Despite their BlackBerrys, cellphones, and Wi-Fi, they are, in their own way, as isolated as the remote tribes of New Guinea. They disprove the notion that technology fosters engagement, that connectivity and community are synonymous. I despair to think that this is the generation brought up under the banner of "No Child Left Behind." What I see is the specter of an entire generation left behind and left out.
Gup mentions how most students in some of his classes couldn't cite what country Kabul was in, name the U.S. Secretary of Defense, or define rendition. Despite that, Gup labels his students collectively as "earnest, readily educable, and, when informed, impassioned."
Not sure when that would actually be applicable, under the circumstances, but still I know how he feels.

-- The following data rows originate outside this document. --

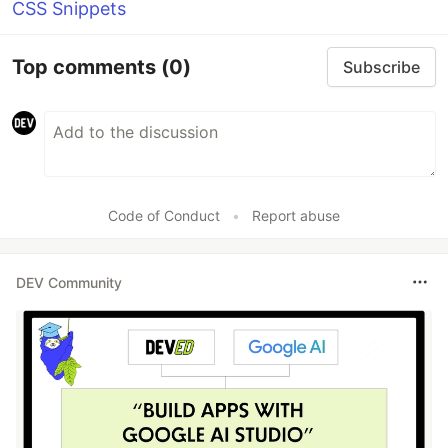
CSS Snippets
Top comments
(0)
Subscribe
Code of Conduct
•
Report abuse
DEV Community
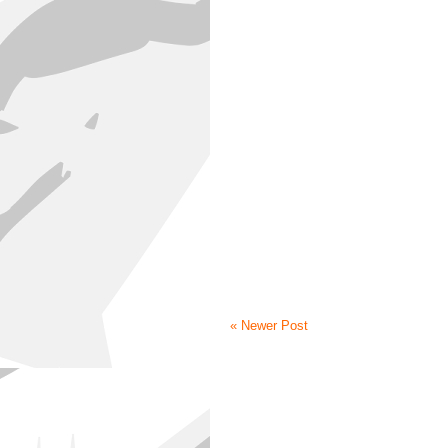
« Newer Post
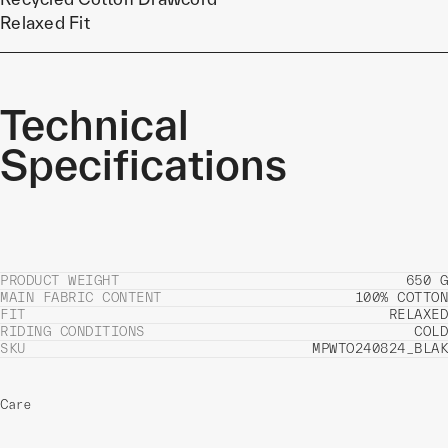
Relaxed Fit
Technical
Specifications
PRODUCT WEIGHT
650 G
MAIN FABRIC CONTENT
100% COTTON
FIT
RELAXED
RIDING CONDITIONS
COLD
SKU
MPWTO240824_BLAK
Care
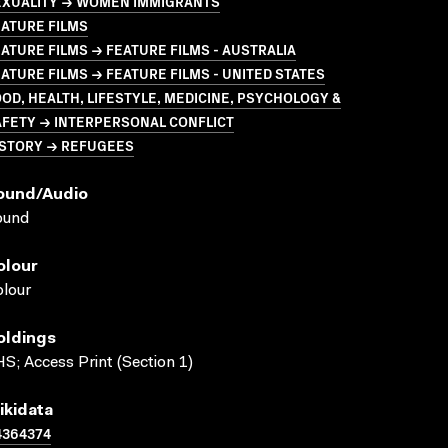
EXUALITY → WOMEN IMMIGRANTS
ATURE FILMS
ATURE FILMS → FEATURE FILMS - AUSTRALIA
ATURE FILMS → FEATURE FILMS - UNITED STATES
OD, HEALTH, LIFESTYLE, MEDICINE, PSYCHOLOGY &
AFETY → INTERPERSONAL CONFLICT
ISTORY → REFUGEES
ound/audio
ound
olour
lour
oldings
S; Access Print (Section 1)
ikidata
4364374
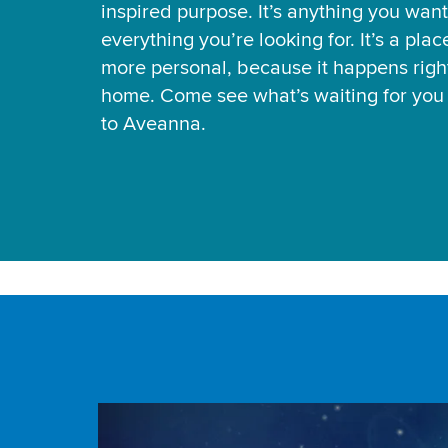
inspired purpose. It’s anything you want
everything you’re looking for. It’s a pla
more personal, because it happens right
home. Come see what’s waiting for yo
to Aveanna.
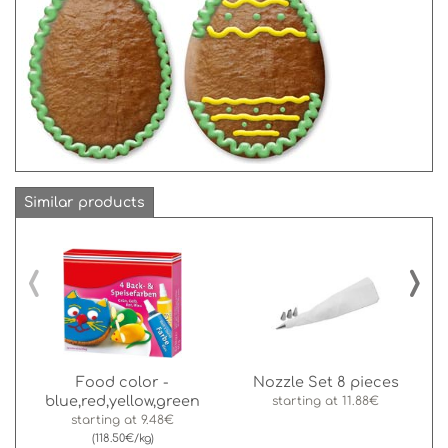
Similar products
‹
›
Food color -
Nozzle Set 8 pieces
blue,red,yellow,green
starting at
11.88€
starting at
9.48€
(118.50€/kg)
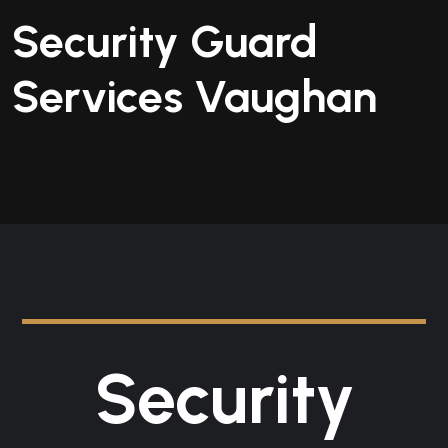
Security Guard
Services Vaughan
Security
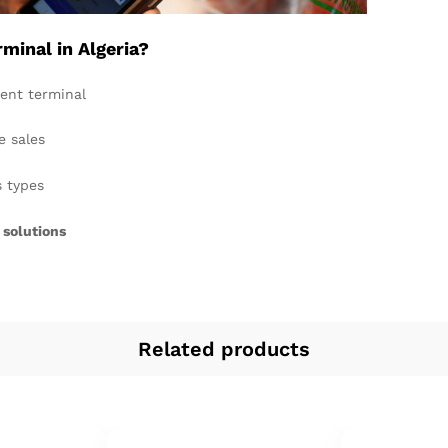
inal in Algeria?
ent terminal
e sales
s types
 solutions
Related products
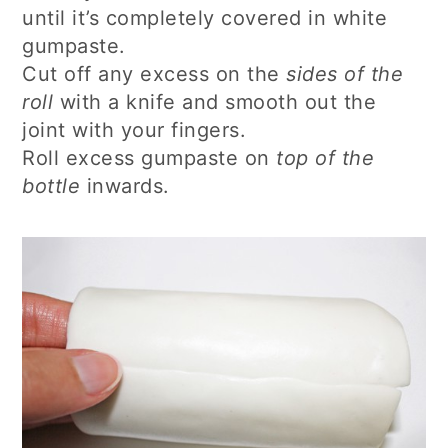
until it’s completely covered in white
gumpaste.
Cut off any excess on the
sides of the
roll
with a knife and smooth out the
joint with your fingers.
Roll excess gumpaste on
top of the
bottle
inwards.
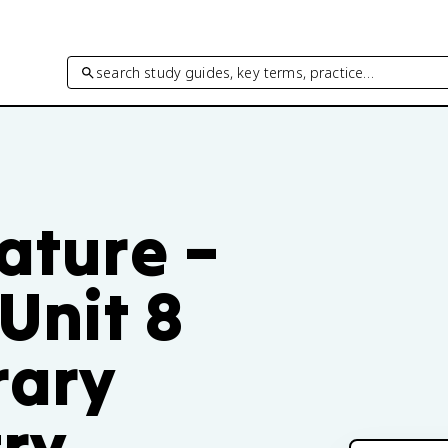
search study guides, key terms, practice…
rature –
 Unit 8
rary
try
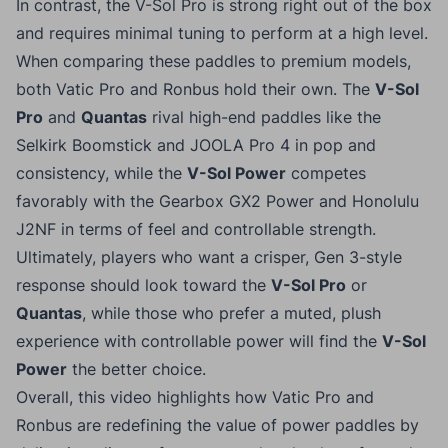
In contrast, the V-Sol Pro is strong right out of the box
and requires minimal tuning to perform at a high level.
When comparing these paddles to premium models,
both Vatic Pro and Ronbus hold their own. The
V-Sol
Pro
and
Quantas
rival high-end paddles like the
Selkirk Boomstick and JOOLA Pro 4 in pop and
consistency, while the
V-Sol Power
competes
favorably with the Gearbox GX2 Power and Honolulu
J2NF in terms of feel and controllable strength.
Ultimately, players who want a crisper, Gen 3-style
response should look toward the
V-Sol Pro
or
Quantas
, while those who prefer a muted, plush
experience with controllable power will find the
V-Sol
Power
the better choice.
Overall, this video highlights how Vatic Pro and
Ronbus are redefining the value of power paddles by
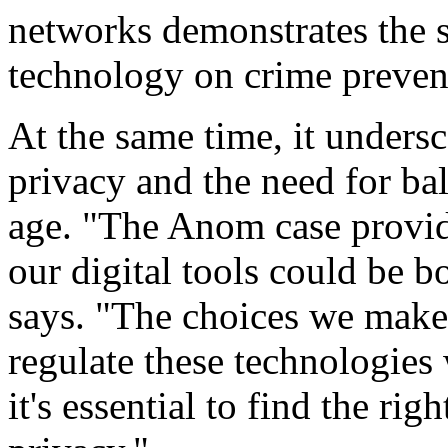
networks demonstrates the s
technology on crime preven
At the same time, it unders
privacy and the need for bal
age. "The Anom case provid
our digital tools could be 
says. "The choices we mak
regulate these technologies 
it's essential to find the ri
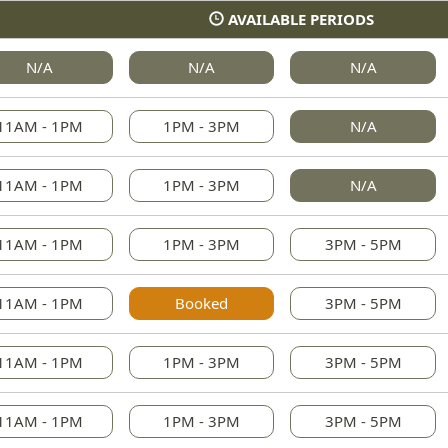
AVAILABLE PERIODS
N/A
N/A
N/A
11AM - 1PM
1PM - 3PM
N/A
11AM - 1PM
1PM - 3PM
N/A
11AM - 1PM
1PM - 3PM
3PM - 5PM
11AM - 1PM
Booked
3PM - 5PM
11AM - 1PM
1PM - 3PM
3PM - 5PM
11AM - 1PM
1PM - 3PM
3PM - 5PM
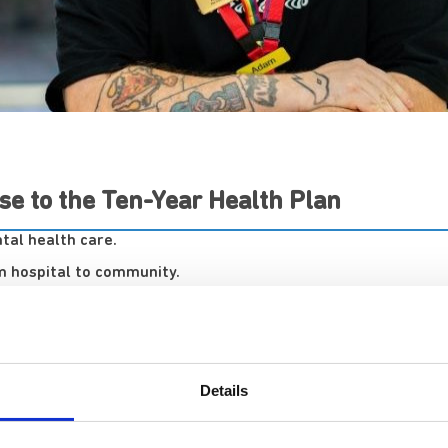
se to the Ten-Year Health Plan
tal health care.
om hospital to community.
pecialising in complex mental health, has welcomed the publi
 between hospital and community care for individuals with 
Details
Executive Medical Director, Dr Sanjith Kamath, com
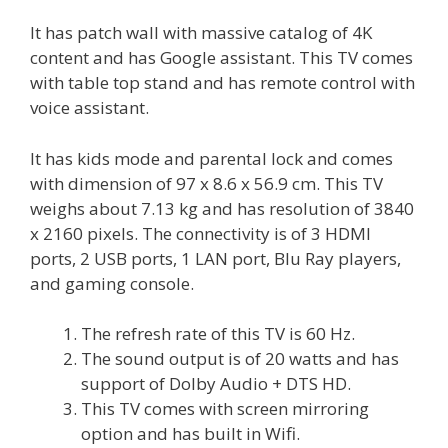
It has patch wall with massive catalog of 4K
content and has Google assistant. This TV comes
with table top stand and has remote control with
voice assistant.
It has kids mode and parental lock and comes
with dimension of 97 x 8.6 x 56.9 cm. This TV
weighs about 7.13 kg and has resolution of 3840
x 2160 pixels. The connectivity is of 3 HDMI
ports, 2 USB ports, 1 LAN port, Blu Ray players,
and gaming console.
The refresh rate of this TV is 60 Hz.
The sound output is of 20 watts and has
support of Dolby Audio + DTS HD.
This TV comes with screen mirroring
option and has built in Wifi.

When I was a graduate student at the S.I. Newhouse School of Communications at Syracuse University in 1983, I was a teaching assistant for a mandatory introductory course on communications. Part of my job was to administer a current-events quiz two or three times a semester.
Like Gup, my test was the equivalent of a dumbed-down version of the news of the day. But for many supposed future communications pros, not dumb enough.
To wit: During a week when King Hussein was in Washington meeting with President Reagan, I asked what country did he rule over. Only about 10 percent of the 70 students in the class answered correctly, with several telling me he was the king of Israel.
On another quiz, I asked who was the vice president. Several informed me it was Jimmy Carter.
Yet somehow they got into college, not to mention a high school diploma.
So, this might be news to Gup, but his cautionary tale is one that has had intractable roots in the hallways of academia far too long.
For those of us like myself who grew up in homes that received at least two newspapers daily, the thought of not knowing such basic facts is not only anathema but utterly incomprehensible.
No more, as Gup demonstrates. His students not only don't read newspapers, but they grew up with parents who didn't subscribe to one either.
Which may be the biggest reason why newspapers are in such dire straits today. Forget the Internet. Today's generation isn't just migrating away from print media, they're turning away from any meaningful engagement in the world around them and no one is encouraging them to do otherwise.
It's a sad story, and one that needs to be rewritten in a hurry.